A new eMarketer report, “Cross-Border Ecommerce 2016: A Country-by-Country Look at Consumer Behavior and Trends,” looked at digital cross-border buyer penetration rates, top product categories purchased and drivers and barriers to such ecommerce in 24 countries.
In the US, for example, digital buyers exhibit low levels of cross-border shopping. According to a the PayPal study conducted by Ipsos in October 2015, 22% of digital buyers in the US had made a cross-border purchase in the past 12 months, the lowest level of overseas buying behavior in the Americas.
The same Ipsos survey found that 67% of digital buyers in Canada had made a cross-border digital purchase in the past 12 months, one of the highest levels of overseas buying behavior in the Americas.
Asia-Pacific is fractured into very different shopping styles, with world-leading levels of cross-border buying in Australia, largely domestically focused consumers in Japan, and low digital buyer penetration overall in emerging markets like India.
Digital buying is widespread among internet users in Australia, with 79.4% of them expected to have to have made a digital purchase in 2015, eMarketer estimates, placing Australia fifth in the world by this measure. Cross-border ecommerce, too, is very popular, and it continues to appeal as shoppers look abroad for better prices online.

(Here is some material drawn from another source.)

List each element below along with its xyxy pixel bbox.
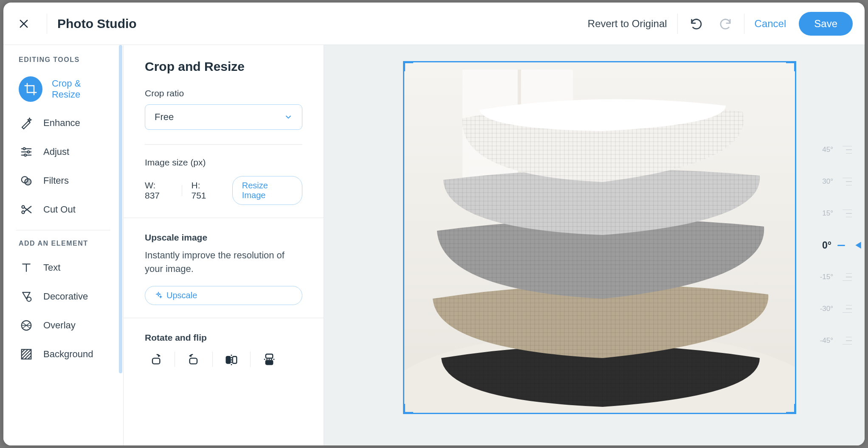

When it comes to digital buying behavior, Japan is a bit of an anomaly. In 2015, it had the second-highest digital buyer penetration rate in the world after the UK, with 82.0% of internet users making an online purchase last year, eMarketer estimates. But that activity remains very close to home; shoppers in Japan are some of the least likely of those in any developed country to buy on foreign sites.
And India has some of the lowest digital buyer penetration rates in the Asia-Pacific region. Just 8.9% of the population and 37.3% of internet users made a purchase via computer or mobile device in 2015, eMarketer estimates. Because of this, cross-border buying is still in its early stages there.
Age can also often play a large role in a propensity for buying abroad. However, in Latin America social class and financial means often shape this digital shopping behavior to a stronger degree than in other regions.
April 2015 research by the Google and TNS found that 41% of digital buyers surveyed in Brazil made a cross-border digital purchase at least once a year. Digital buyers ages 25 to 34 (48%) and those under 25 (45%) were the most likely to do so.
This finding meshes with a January 2015 survey from the Serviço de Proteção ao Crédito (SPC Brasil) and personal finance site Meu Bolso Feliz that found cross-border buyers in Brazil tended to be younger: 45% were ages 18 to 34. Additionally, 48% were from socioeconomic class A and B (roughly equivalent to upper-middle and upper class), and 49% had post-graduate degrees.